Dr. Eric Schadt, Director of the Icahn Institute for Genomics and Multiscale Biology at Mt. Sinai in New York where he specializes in both medicine and big data says Sousa’s concerns about “silo-ing” data are valid. But he also believes we’re on the cusp of cracking that problem. Mt. Sinai, he explains, is currently using Apple’s ResearchKit to study asthma suffers. Schadt points to an unexpected example, where in New York and New Jersey anger-induced asthma attacks popped up in their study. “Now we have geographical context, and widespread triggers, so that’s an example where widespread sampling can lead directly to prescriptive, personal remedies,” he explains. “We’ve found that we can give more insight to people who share more data, and that creates a positive feedback loop—the more data they share, the more we help personally. And if you translate that to the fitness community and give people truly personal prescriptions on say, when to work out—and then the benefits of working out. That’s when you’re really seeing the personal upside of what we learn from big data.” 

“To do something meaningful we have to get venture capital to understand that it’s not about the wrist, it’s not about the tracking device or the location of where you wear it,” Sonia Sousa says. “It’s about breakthroughs in information science.”

And everyone agrees, this sort of big-data aggregation isn’t far off. By utilizing existing machine learning technology (the kind employed to identify faces on Facebook or in your cloud-based photo collection, or by Spotify to suggest music), number crunchers will soon be sifting through all of your personal metrics to see how fit and healthy you are. One firm is doing IT right now. has been outfitting military personal with sensor tech since the early 2000s, and has since branched out into support of wearables in the civilian sector, but, co-founder Omri Yoffe says they’re planning well beyond the data they collect. “Think of it like LinkedIn, where you have certain profile strength based on how complete a biography is given— how active you are, what zip code you live in, where you go to work out, how frequently you go, etc.” Yoffe says. To get a total picture of health, you can’t just think of workout and recovery, he suggests. You need more. “This is the pitfall of traditional fitness brands that tend to only think in terms of quantified metrics. They’re not thinking holistically.”

Yet the wearable tech movement is still riding a wave of enormous momentum and the more people think beyond step-counts and heart rate and start figuring out ways to analyze what these numbers mean, the more useful these devices will be. San Millán believes that constant monitoring will lead to very precise patient understanding of what their baselines are, so when there’s an anomaly, the time to action is greatly diminished. “We’ll be able to get you to the hospital, because we’ll see the precursors to a heart attack or a stroke before they ever happen.”

And for quantified selfers, too, many doctors believe there’s even more of a potential upside. “What if we could measure your metabolism ‘live,’ and know just what you should eat to lose weight, or if we knew your precise metabolic cycle so we knew how to help you train as well as how to fuel for fitness. And what about when we can measure lactate the same way?”

Sousa, whose Kenzen Echo H2 patch was created in part to measure lactate threshold as well as hydration, also wants to be able to measure “Your biometrics against your biomechanics.” What she’s after is the idea of more powerful data that can tell you not only when to stop pushing (say, you’ve gone anaerobic), or when to fuel, but also to analyze your form in concert with your biology. “Maybe just slightly changing the position of your legs on a bike makes you more efficient and less tired, or if your ideal stride length isn’t what you thought it was for running faster, but with less effort.” 

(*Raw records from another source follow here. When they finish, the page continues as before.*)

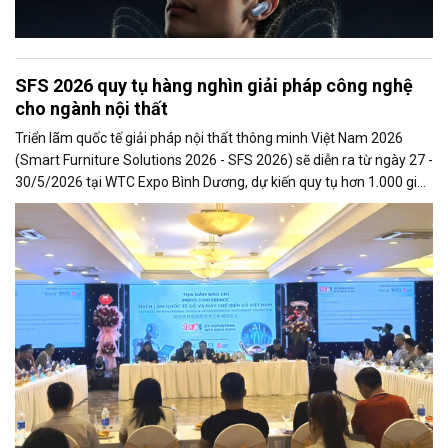
SFS 2026 quy tụ hàng nghìn giải pháp công nghệ
cho ngành nội thất
Triển lãm quốc tế giải pháp nội thất thông minh Việt Nam 2026
(Smart Furniture Solutions 2026 - SFS 2026) sẽ diễn ra từ ngày 27 -
30/5/2026 tại WTC Expo Bình Dương, dự kiến quy tụ hơn 1.000 gian
hàng công nghệ cùng khoảng 10.000 lượt khách tham quan
chuyên ngành trong và ngoài nước.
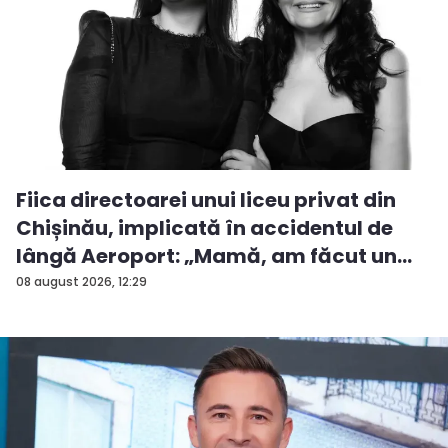
Fiica directoarei unui liceu privat din
Chișinău, implicată în accidentul de
lângă Aeroport: „Mamă, am făcut un
ac...
08 august 2026, 12:29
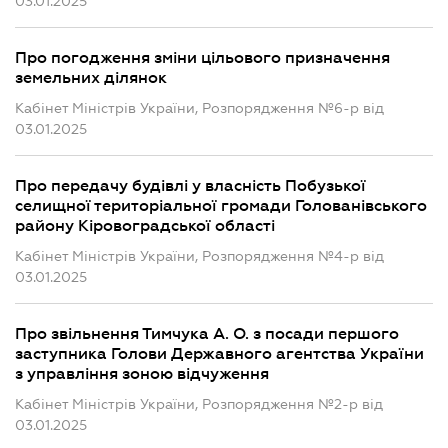
03.01.2025
Про погодження зміни цільового призначення
земельних ділянок
Кабінет Міністрів України, Розпорядження №6-р від
03.01.2025
Про передачу будівлі у власність Побузької
селищної територіальної громади Голованівського
району Кіровоградської області
Кабінет Міністрів України, Розпорядження №4-р від
03.01.2025
Про звільнення Тимчука А. О. з посади першого
заступника Голови Державного агентства України
з управління зоною відчуження
Кабінет Міністрів України, Розпорядження №2-р від
03.01.2025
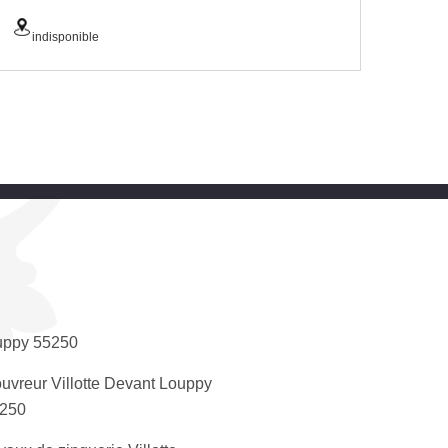
indisponible
uppy 55250
uvreur Villotte Devant Louppy
250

Schadt thinks we can go even further. “In five years we’re going to transform human health. When we’re sampling at a very high frequency, we’re not only going to know your personal and correct heart rate zones, we’ll know how exposure to pathogens and pollution personally impact you, and we’ll be able to adjust when and how you work out. We’ll know how your fitness and restful state effects your cognition, and adjust your workout for that, too. We’ll literally help you train your brain, not just your body.”